The rationale for this pursuit is unequivocal: an escalating number of our customers are emphasizing the importance of accessibility. Additionally, certain customer segments, particularly government entities, educational institutions, and regulated industries, have formalized accessibility requirements. Technologies failing to meet these standards will find themselves excluded.
As leaders in this initiative, we are encouraged by Cisco's public commitment to prioritize the disability and neurodivergent communities. This commitment is exemplified by our participation in the Valuable 500, a global consortium of 500 enterprises dedicated to eradicating disability exclusion. As part of our Valuable 500 pledge, Cisco has undertaken to make strides in four crucial domains, which align with our belief in equal access as a fundamental human right:
  • Designing with a human rights perspective
  • Enhancing economic prospects for individuals with disabilities.

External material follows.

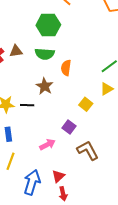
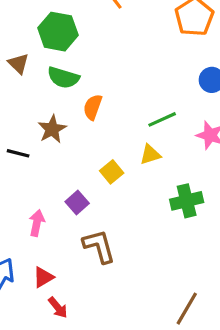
green hexagon: (48, 25) -> (58, 32), moved
brown triangle: (16, 51) -> (18, 64), turned 40
pink arrow: (47, 144) -> (37, 223), turned -63
red arrow: (63, 194) -> (58, 307), moved, turned -40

  • Investing in training to bolster the recruitment, hiring, retention, and advancement of employees with disabilities.
  • Establishing a dedicated accessibility infrastructure, complete with resources and accountability.
Cisco's public dedication to this endeavor, along with the accountability it entails, holds significance not only for individuals with disabilities but for the entire community. Our purpose is rooted in forging an all-encompassing future. This signifies that the technology and services we provide to our customers, partners, suppliers, and workforce must be accessible to all. While we are progressing, there remains more work ahead of us.